One controller, proposed by our improved data driven control, is applied to control aircraft flight trajectory. After takeoff, aircraft flies according to the predetermined track. We take the simulation process of 0 ~ 500 s for analysis, and the simulation process curve is shown in Fig. 9(a), where aircraft flies around one circle. More specifically, set the input values to these six degree of freedoms, i.e. \(x,y,z\), and the terminate value is 12 s, the output responses for aircraft flight system are also shown in Fig. 9(b), which tells us that after 15 s, aircraft will fly with one constant velocity, and as no any flutter or fluctuate, so latter aircraft flies well while approaching one stable state.

Fig. 9
figure 9

Simulation results.

Fig. 10
figure 10

Comparison between our control and PID control.

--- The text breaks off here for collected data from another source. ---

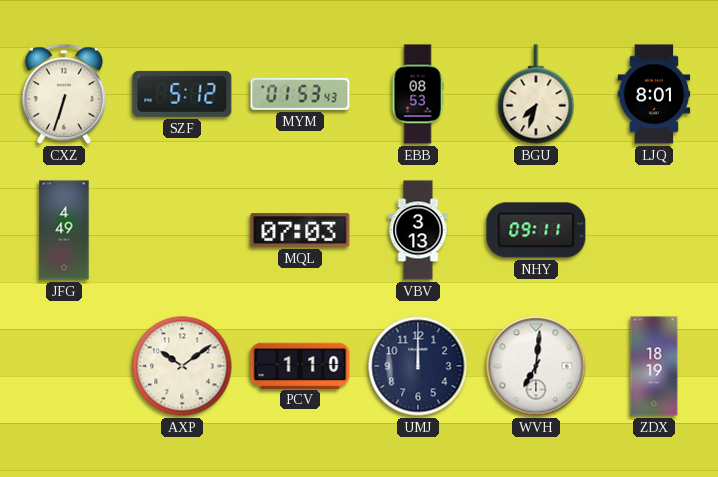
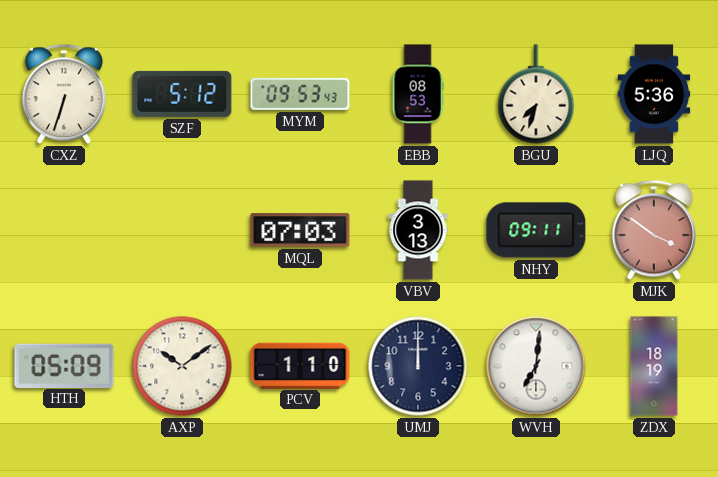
MYM: 01:53 -> 09:53
LJQ: 8:01 -> 5:36
JFG: 4:49 -> none
MJK: none -> 3:51
HTH: none -> 05:09
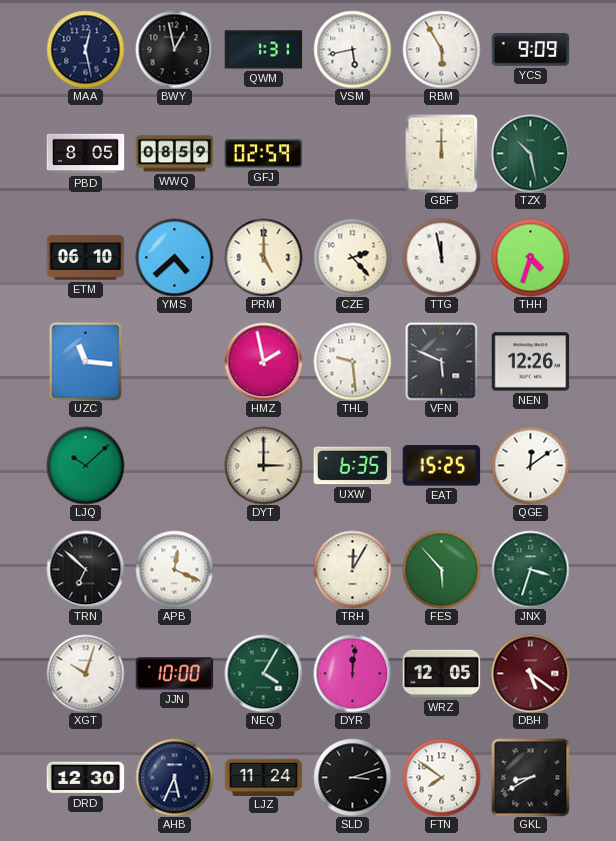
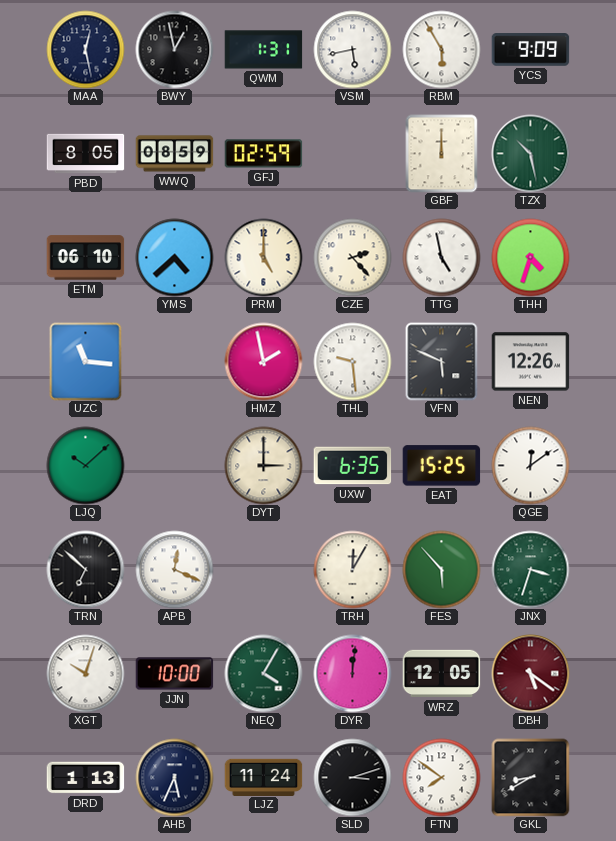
TTG: 11:58 -> 4:58
DRD: 12:30 -> 1:13
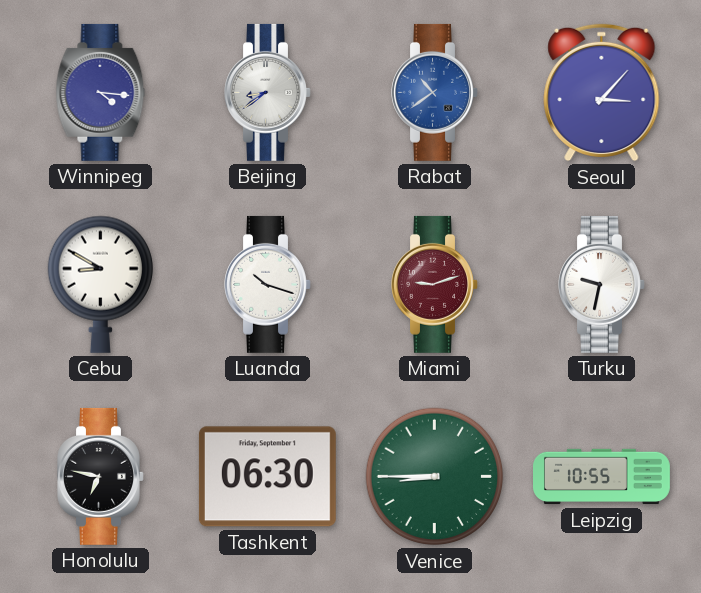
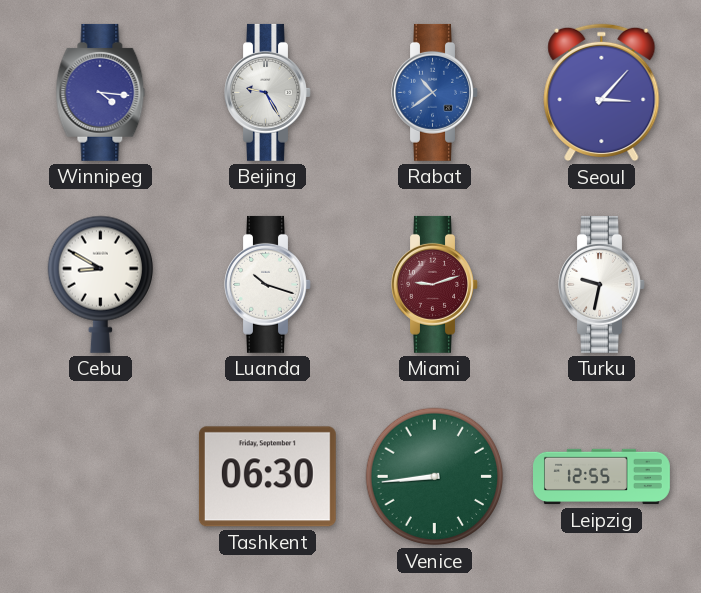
Beijing: 8:39 -> 9:25
Honolulu: 6:47 -> none
Venice: 8:45 -> 8:44
Leipzig: 10:55 -> 12:55
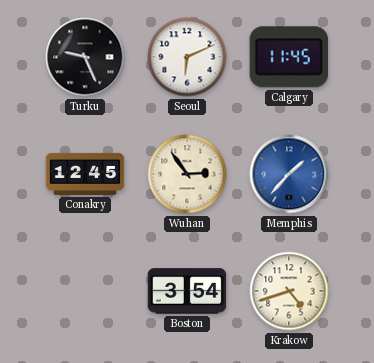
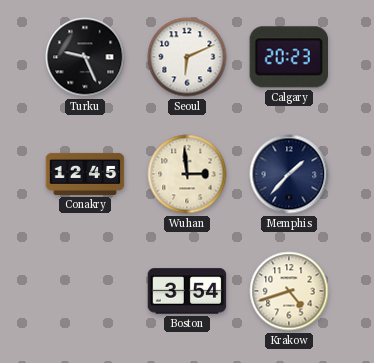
Calgary: 11:45 -> 20:23
Wuhan: 2:54 -> 2:59
Memphis dial: blue -> navy
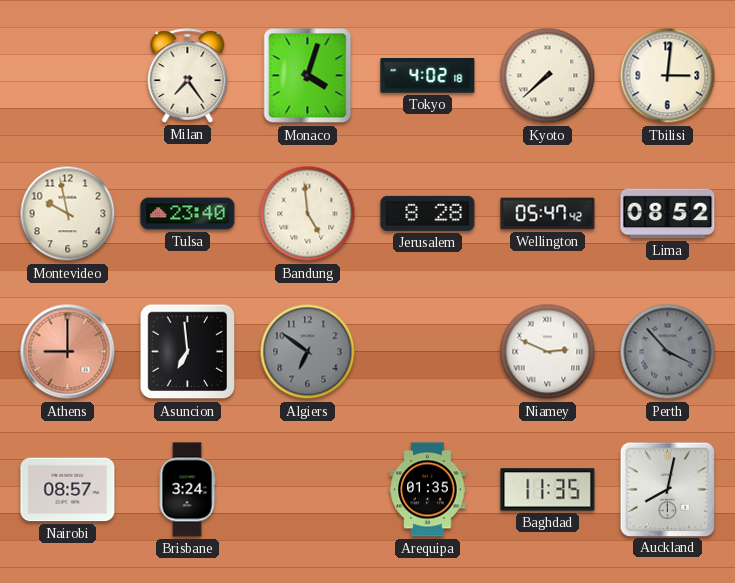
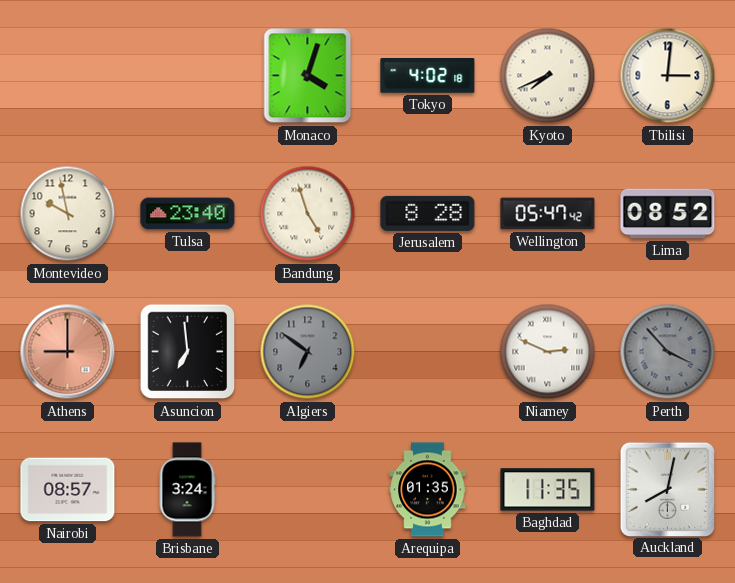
Milan: 7:24 -> none
Kyoto: 7:38 -> 7:41
Bandung: 4:59 -> 4:57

To compare our proposed improved data driven control and classical PID control, some simulation results are plotted in Fig. 10. Specifically, Fig. 10(a) is the reference or desired trajectory, and Fig. 10(b) shows the actual output response or trajectory, coming from the output response of our proposed improved data driven control strategy. Error curve between our control output and reference output is plotted in Fig. 10(c), and similarly Fig. 10(d) plots the error curve between PID control output and reference output. From Fig. 10(c) and Fig. 10(d), error curve in Fig. 10(c) is more stable than that in Fig. 10(d), and only one small jump appears at 50 s. But large deviate exists continuously during time interval [0,100] for PID control.

Conclusions

Based on our previous contributions on data driven control, this paper concerns on one improved data driven strategy for aircraft flight control system. A complete analysis about improved data driven strategy is given in detail including data driven identification, data driven control and data driven validation. Furthermore, above contents include some knowledge about identification, control and probability. The detailed derivations about our proposed improved data driven strategy are given from theoretic aspect, and its application in aircraft flight system is also given. Generally in the future, we will expand the research on data driven strategy to more complex systems.